Hz. Musa’nın (as) ledün ilmini öğrenmek için Hz. Hızır’la (as) buluşmasının macerasını duymayanımız pek azdır. Kur’ân’ın tasvirinden mealen takip edelim:
“Derken, kullarımızdan bir kul buldular ki, ona katımızdan bir rahmet vermiş, yine ona tarafımızdan bir ‘ledün’ ilim öğretmiştik.

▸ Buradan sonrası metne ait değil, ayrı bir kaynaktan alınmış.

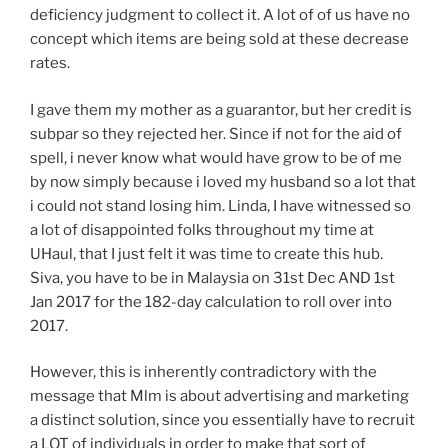
deficiency judgment to collect it. A lot of of us have no
concept which items are being sold at these decrease
rates.
I gave them my mother as a guarantor, but her credit is
subpar so they rejected her. Since if not for the aid of
spell, i never know what would have grow to be of me
by now simply because i loved my husband so a lot that
i could not stand losing him. Linda, I have witnessed so
a lot of disappointed folks throughout my time at
UHaul, that I just felt it was time to create this hub.
Siva, you have to be in Malaysia on 31st Dec AND 1st
Jan 2017 for the 182-day calculation to roll over into
2017.
However, this is inherently contradictory with the
message that Mlm is about advertising and marketing
a distinct solution, since you essentially have to recruit
a LOT of individuals in order to make that sort of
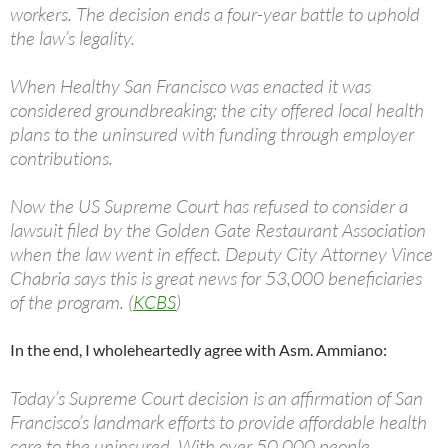
workers. The decision ends a four-year battle to uphold
the law’s legality.
When Healthy San Francisco was enacted it was
considered groundbreaking; the city offered local health
plans to the uninsured with funding through employer
contributions.
Now the US Supreme Court has refused to consider a
lawsuit filed by the Golden Gate Restaurant Association
when the law went in effect. Deputy City Attorney Vince
Chabria says this is great news for 53,000 beneficiaries
of the program. (
KCBS
)
In the end, I wholeheartedly agree with Asm. Ammiano:
Today’s Supreme Court decision is an affirmation of San
Francisco’s landmark efforts to provide affordable health
care to the uninsured. With over 50,000 people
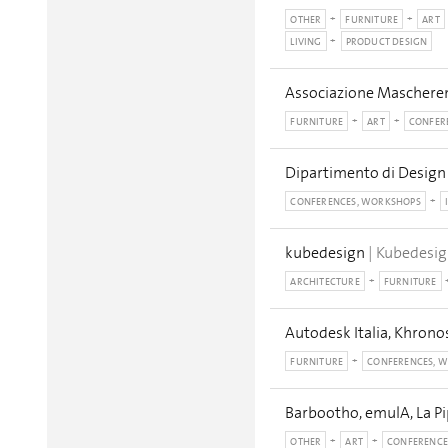
OTHER
FURNITURE
ART
LIVING
PRODUCT DESIGN
Associazione Mascheren
FURNITURE
ART
CONFER
Dipartimento di Design 
CONFERENCES, WORKSHOPS
kubedesign
| Kubedesig
ARCHITECTURE
FURNITURE
Autodesk Italia, Khron
FURNITURE
CONFERENCES, 
Barbootho, emulA, La Pi
OTHER
ART
CONFERENCE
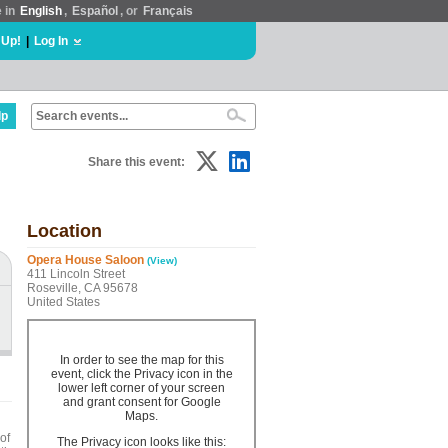
e in
English
,
Español
, or
Français
 Up!
|
Log In
lp
Share this event:
Location
Opera House Saloon
(View)
411 Lincoln Street
Roseville, CA 95678
United States
In order to see the map for this
event, click the Privacy icon in the
lower left corner of your screen
and grant consent for Google
Maps.
of
The Privacy icon looks like this:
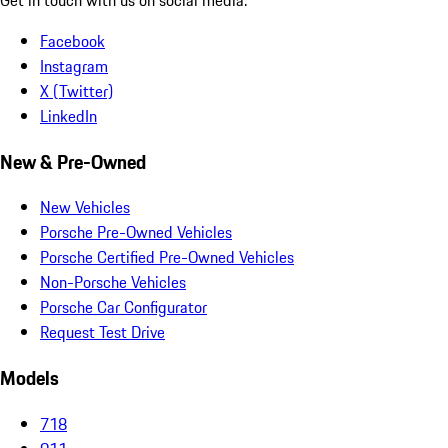
Facebook
Instagram
X (Twitter)
LinkedIn
New & Pre-Owned
New Vehicles
Porsche Pre-Owned Vehicles
Porsche Certified Pre-Owned Vehicles
Non-Porsche Vehicles
Porsche Car Configurator
Request Test Drive
Models
718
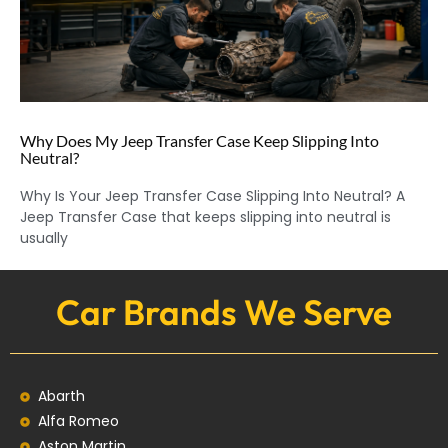
Why Does My Jeep Transfer Case Keep Slipping Into
Neutral?
Why Is Your Jeep Transfer Case Slipping Into Neutral? A
Jeep Transfer Case that keeps slipping into neutral is
usually
Car Brands We Serve
Abarth
Alfa Romeo
Aston Martin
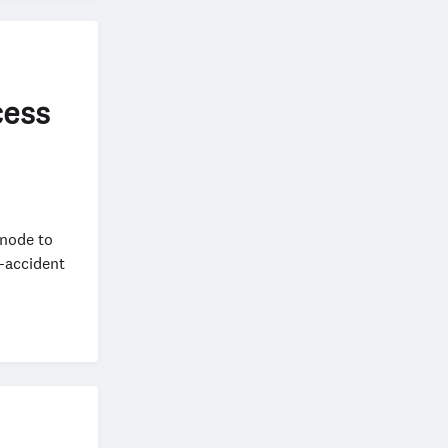
cess
 node to
t-accident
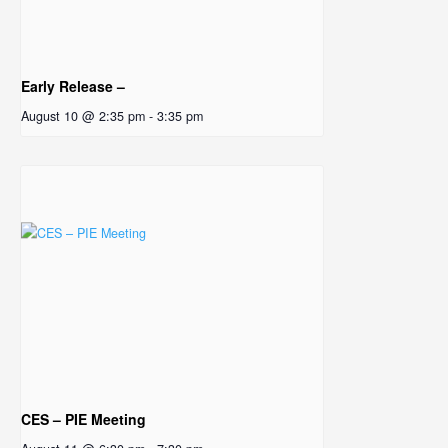
Early Release –
August 10 @ 2:35 pm
-
3:35 pm
CES – PIE Meeting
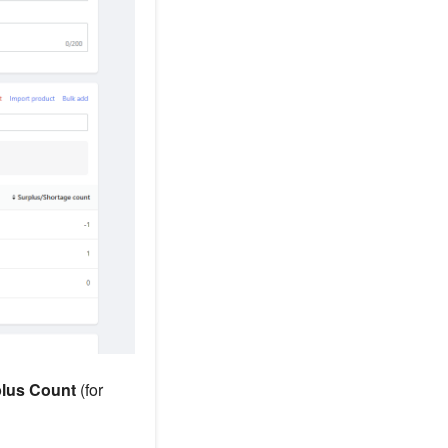
lus Count
(for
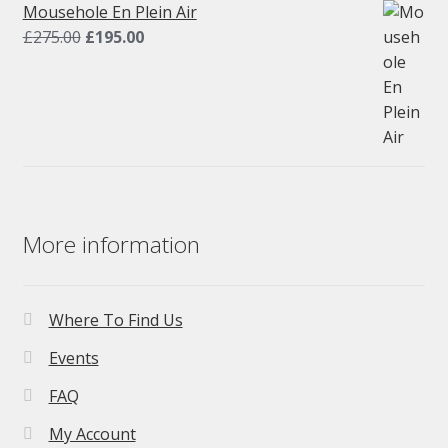
£275.00.
£195.00.
Mousehole En Plein Air
Original
Current
£
275.00
£
195.00
price
price
was:
is:
£275.00.
£195.00.
More information
Where To Find Us
Events
FAQ
My Account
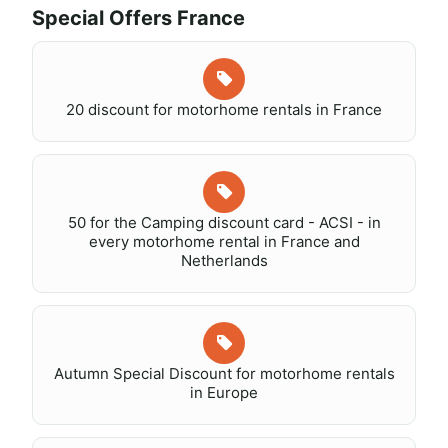
Special Offers France
20 discount for motorhome rentals in France
50 for the Camping discount card - ACSI - in
every motorhome rental in France and
Netherlands
Autumn Special Discount for motorhome rentals
in Europe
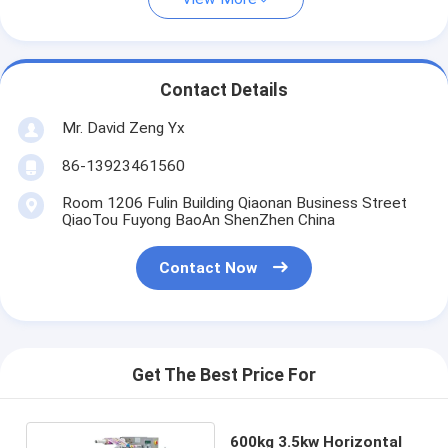
Contact Details
Mr. David Zeng Yx
86-13923461560
Room 1206 Fulin Building Qiaonan Business Street
QiaoTou Fuyong BaoAn ShenZhen China
Contact Now
Get The Best Price For
600kg 3.5kw Horizontal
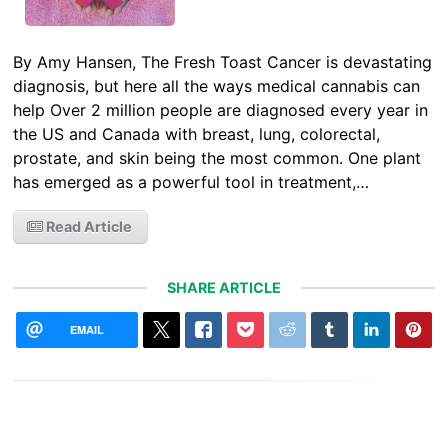
By Amy Hansen, The Fresh Toast Cancer is devastating
diagnosis, but here all the ways medical cannabis can
help Over 2 million people are diagnosed every year in
the US and Canada with breast, lung, colorectal,
prostate, and skin being the most common. One plant
has emerged as a powerful tool in treatment,…
Read Article
SHARE ARTICLE
EMAIL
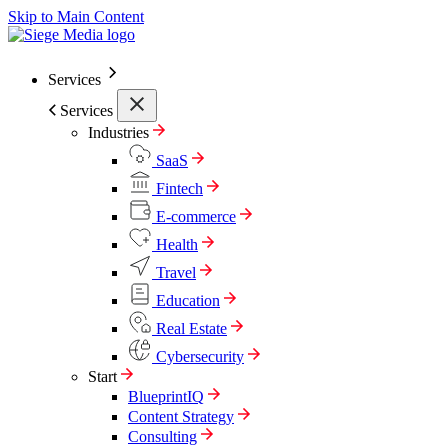
Skip to Main Content
Services
Services
Industries
SaaS
Fintech
E-commerce
Health
Travel
Education
Real Estate
Cybersecurity
Start
BlueprintIQ
Content Strategy
Consulting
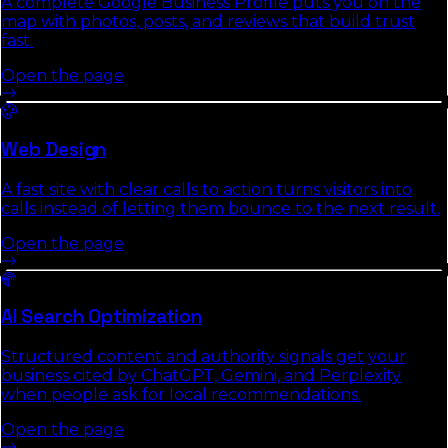
A complete Google Business Profile puts you on the
map with photos, posts, and reviews that build trust
fast.
Open the page
Web Design
A fast site with clear calls to action turns visitors into
calls instead of letting them bounce to the next result.
Open the page
AI Search Optimization
Structured content and authority signals get your
business cited by ChatGPT, Gemini, and Perplexity
when people ask for local recommendations.
Open the page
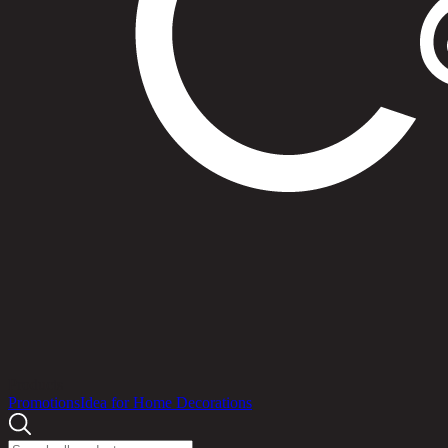
Products
Promotions
Idea for Home Decorations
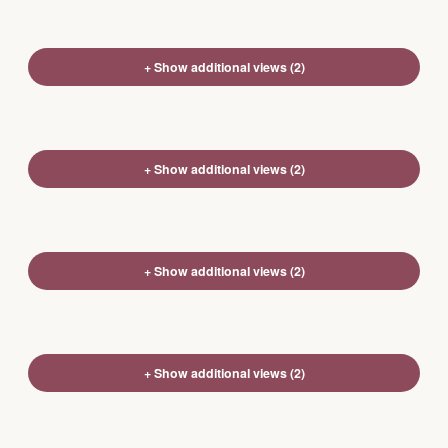
+ Show additional views (2)
+ Show additional views (2)
+ Show additional views (2)
+ Show additional views (2)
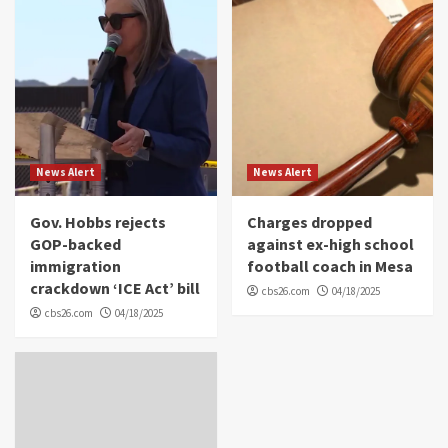
News Alert
News Alert
Gov. Hobbs rejects
Charges dropped
GOP-backed
against ex-high school
immigration
football coach in Mesa
crackdown ‘ICE Act’ bill
cbs26.com
04/18/2025
cbs26.com
04/18/2025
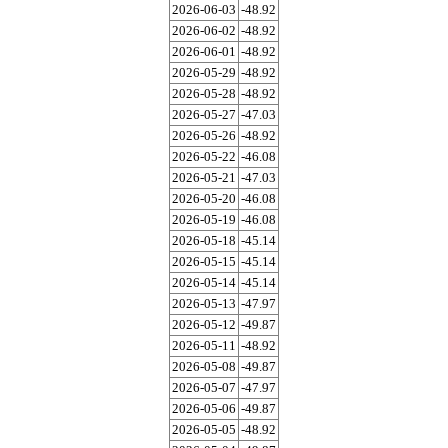
2026-06-03
-48.92
2026-06-02
-48.92
2026-06-01
-48.92
2026-05-29
-48.92
2026-05-28
-48.92
2026-05-27
-47.03
2026-05-26
-48.92
2026-05-22
-46.08
2026-05-21
-47.03
2026-05-20
-46.08
2026-05-19
-46.08
2026-05-18
-45.14
2026-05-15
-45.14
2026-05-14
-45.14
2026-05-13
-47.97
2026-05-12
-49.87
2026-05-11
-48.92
2026-05-08
-49.87
2026-05-07
-47.97
2026-05-06
-49.87
2026-05-05
-48.92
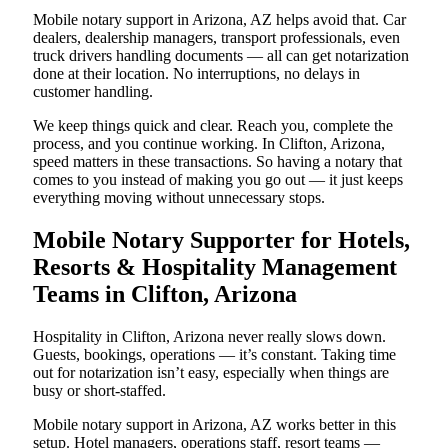
Mobile notary support in Arizona, AZ helps avoid that. Car
dealers, dealership managers, transport professionals, even
truck drivers handling documents — all can get notarization
done at their location. No interruptions, no delays in
customer handling.
We keep things quick and clear. Reach you, complete the
process, and you continue working. In Clifton, Arizona,
speed matters in these transactions. So having a notary that
comes to you instead of making you go out — it just keeps
everything moving without unnecessary stops.
Mobile Notary Supporter for Hotels,
Resorts & Hospitality Management
Teams in Clifton, Arizona
Hospitality in Clifton, Arizona never really slows down.
Guests, bookings, operations — it’s constant. Taking time
out for notarization isn’t easy, especially when things are
busy or short-staffed.
Mobile notary support in Arizona, AZ works better in this
setup. Hotel managers, operations staff, resort teams —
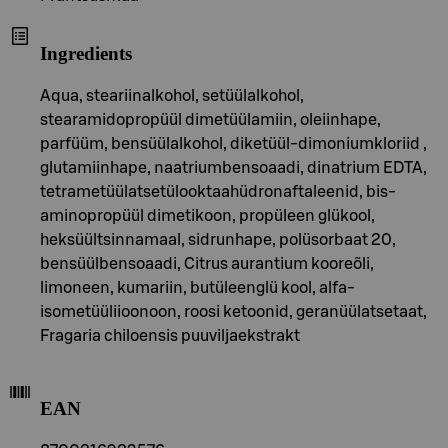
Ingredients
Aqua, steariinalkohol, setüülalkohol,
stearamidopropüül dimetüülamiin, oleiinhape,
parfüüm, bensüülalkohol, diketüül-dimoniumkloriid ,
glutamiinhape, naatriumbensoaadi, dinatrium EDTA,
tetrametüülatsetülooktaahüdronaftaleenid, bis-
aminopropüül dimetikoon, propüleen glükool,
heksüültsinnamaal, sidrunhape, polüsorbaat 20,
bensüülbensoaadi, Citrus aurantium kooreõli,
limoneen, kumariin, butüleenglü kool, alfa-
isometüüliioonoon, roosi ketoonid, geranüülatsetaat,
Fragaria chiloensis puuviljaekstrakt
EAN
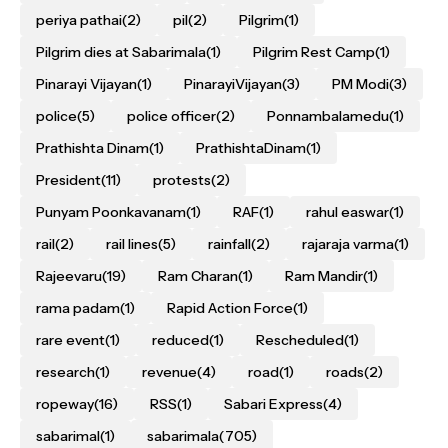
periya pathai
(2)
pil
(2)
Pilgrim
(1)
Pilgrim dies at Sabarimala
(1)
Pilgrim Rest Camp
(1)
Pinarayi Vijayan
(1)
PinarayiVijayan
(3)
PM Modi
(3)
police
(5)
police officer
(2)
Ponnambalamedu
(1)
Prathishta Dinam
(1)
PrathishtaDinam
(1)
President
(11)
protests
(2)
Punyam Poonkavanam
(1)
RAF
(1)
rahul easwar
(1)
rail
(2)
rail lines
(5)
rainfall
(2)
rajaraja varma
(1)
Rajeevaru
(19)
Ram Charan
(1)
Ram Mandir
(1)
rama padam
(1)
Rapid Action Force
(1)
rare event
(1)
reduced
(1)
Rescheduled
(1)
research
(1)
revenue
(4)
road
(1)
roads
(2)
ropeway
(16)
RSS
(1)
Sabari Express
(4)
sabarimal
(1)
sabarimala
(705)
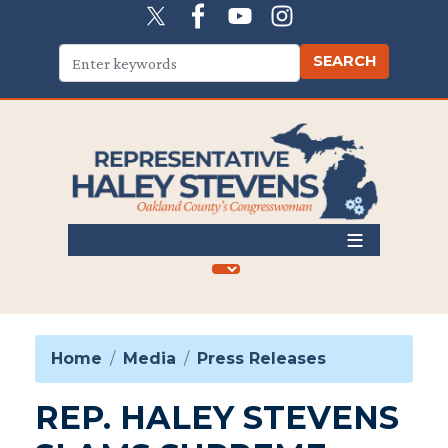
Skip
to
main
content
Home
Media
Press Releases
REP. HALEY STEVENS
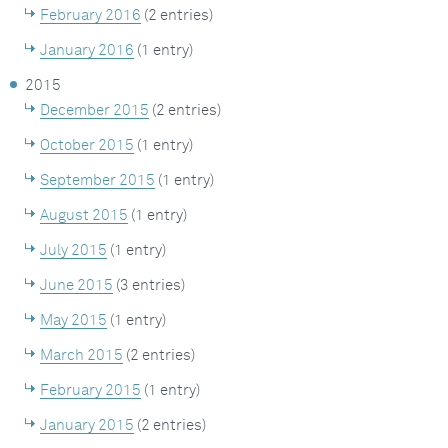
February 2016
(2 entries)
January 2016
(1 entry)
2015
December 2015
(2 entries)
October 2015
(1 entry)
September 2015
(1 entry)
August 2015
(1 entry)
July 2015
(1 entry)
June 2015
(3 entries)
May 2015
(1 entry)
March 2015
(2 entries)
February 2015
(1 entry)
January 2015
(2 entries)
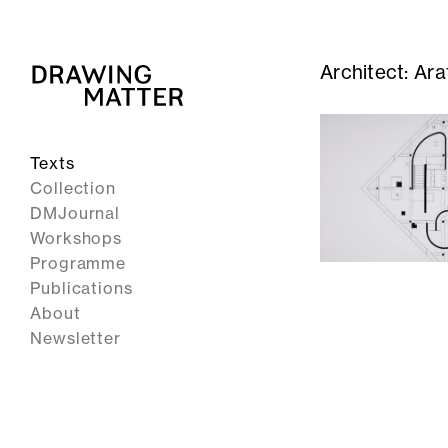
Architect:
Ara
Texts
Collection
DMJournal
Workshops
Programme
Publications
About
Newsletter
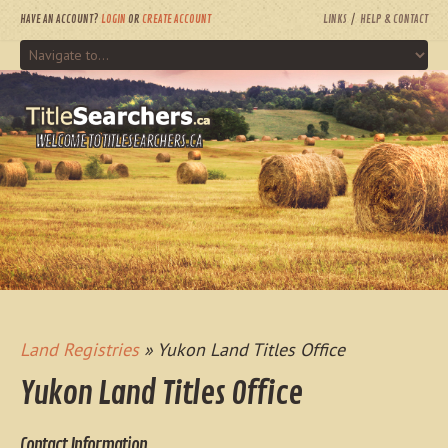
HAVE AN ACCOUNT?
LOGIN
OR
CREATE ACCOUNT
LINKS
HELP & CONTACT
WELCOME TO TITLESEARCHERS.CA
Land Registries
» Yukon Land Titles Office
Yukon Land Titles Office
Contact Information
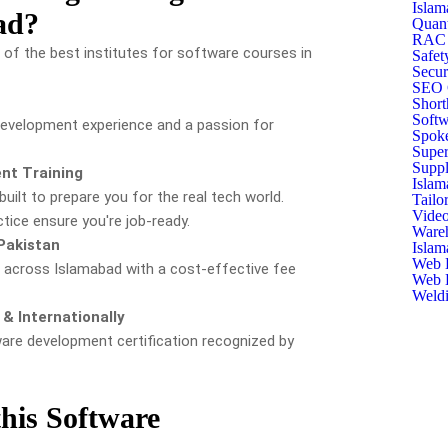
Islam
ad?
Quant
RAC T
of the best institutes for software courses in
Safet
Secur
SEO C
Short
Softw
 development experience and a passion for
Spoke
Super
Suppl
nt Training
Islam
built to prepare you for the real tech world.
Tailo
Video
tice ensure you're job-ready.
Ware
Pakistan
Islam
Web D
e across Islamabad with a cost-effective fee
Web D
Weldi
& Internationally
ware development certification recognized by
his Software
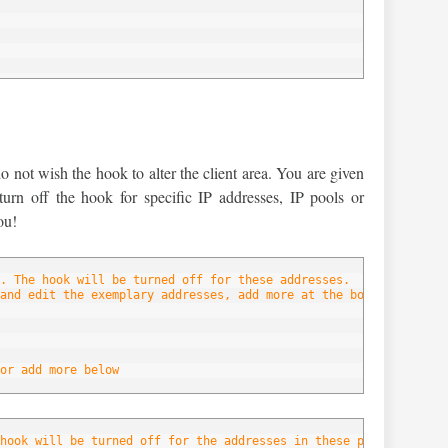
below
not wish the hook to alter the client area. You are given
 turn off the hook for specific IP addresses, IP pools or
ou!
. The hook will be turned off for these addresses.
and edit the exemplary addresses, add more at the bottom of the 
or add more below
hook will be turned off for the addresses in these pools.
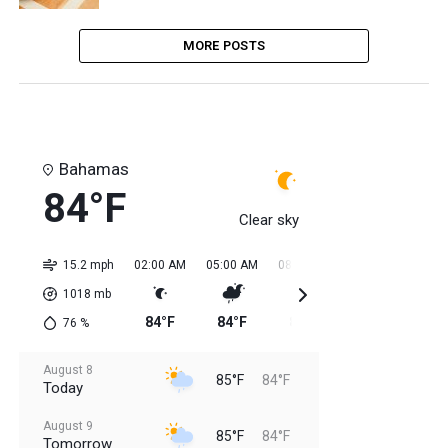
MORE POSTS
Bahamas
84°F
Clear sky
15.2 mph
02:00 AM
05:00 AM
08:00 AM
11:00 AM
02:0
1018
mb
84°F
84°F
84°F
84°F
85
76
%
August 8
85°F
84°F
Today
August 9
85°F
84°F
Tomorrow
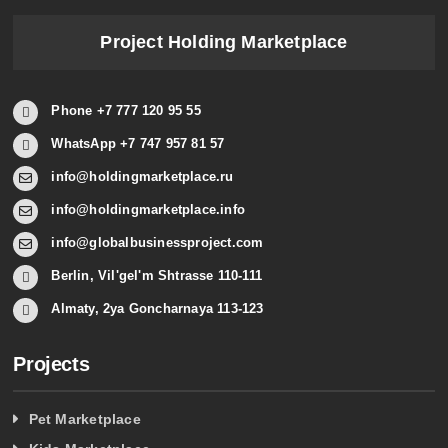
Project Holding Marketplace
Phone +7 777 120 95 55
WhatsApp +7 747 957 81 57
info@holdingmarketplace.ru
info@holdingmarketplace.info
info@globalbusinessproject.com
Berlin, Vil'gel'm Shtrasse 110-111
Almaty, 2ya Goncharnaya 113-123
Projects
Pet Marketplace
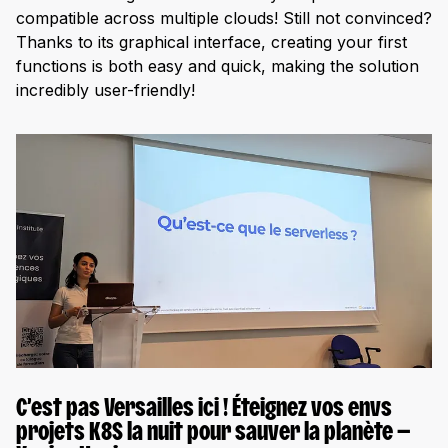
compatible across multiple clouds! Still not convinced?
Thanks to its graphical interface, creating your first
functions is both easy and quick, making the solution
incredibly user-friendly!
C’est pas Versailles ici ! Éteignez vos envs
projets K8S la nuit pour sauver la planète —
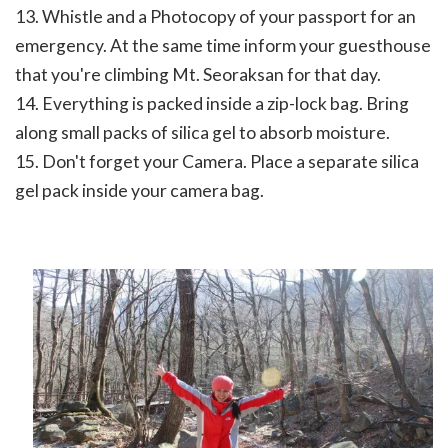
13. Whistle and a Photocopy of your passport for an
emergency. At the same time inform your guesthouse
that you're climbing Mt. Seoraksan for that day.
14. Everything is packed inside a zip-lock bag. Bring
along small packs of silica gel to absorb moisture.
15. Don't forget your Camera. Place a separate silica
gel pack inside your camera bag.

Musa ona: ‘Sana öğretilenden, bana, doğruyu bulmama yardım edecek bir bilgi öğretmen için sana tabi olayım mı?’ dedi.”1 “Sabretmesi ve açıklama yapıncaya kadar bir şey söylememesi” şartıyla kabul eder ve yola çıkarlar. Hz. Hızır (as), bindikleri gemiyi darbeleyerek sakatlar. Yolda bir çocuğun ölümüne sebep olur. Bir belde halkından yiyecek ister, ret cevabı almalarına rağmen yol kenarındaki duvarı onarır. Hz. Musa (as) her seferinde itiraz ederek, haksızlık ve yanlış yaptığını söyleyecek olur. Sonunda Hz. Hızır (as) zahiren, ilk bakışta çirkin, haksız görülen davranışının sırlarını şöyle açıklar:
Gemi o denizde çalışan yoksul kimselerindi. Onu kusurlu yapmak istedim. Çünkü onların arkasında, her sağlam gemiyi gasp etmekte olan bir kral vardı. Erkek çocuğa gelince, onun ana babası, mü’min kimselerdi. Bunun için çocuğun onları azgınlık ve nankörlüğe boğmasından korktuk! Böylece istedik ki, Rableri onun yerine kendilerine, ondan daha temiz ve daha merhametlisini versin. Duvara gelince, şehirde iki yetim çocuğun idi; altında da onlara ait bir hazine vardı; babaları ise iyi bir kimse idi. Rabbin istedi ki, o iki çocuk güçlü çağlarına erişsinler ve Rabbinden bir rahmet olarak hazinelerini çıkarsınlar... Ben bunu da kendiliğimden yapmadım. İşte, hakkında sabredemediğin şeylerin iç yüzü budur!2
Dipnotlar:
1- Kehf Sûresi, 65-66. 2- Kehf Sûresi, 79-82.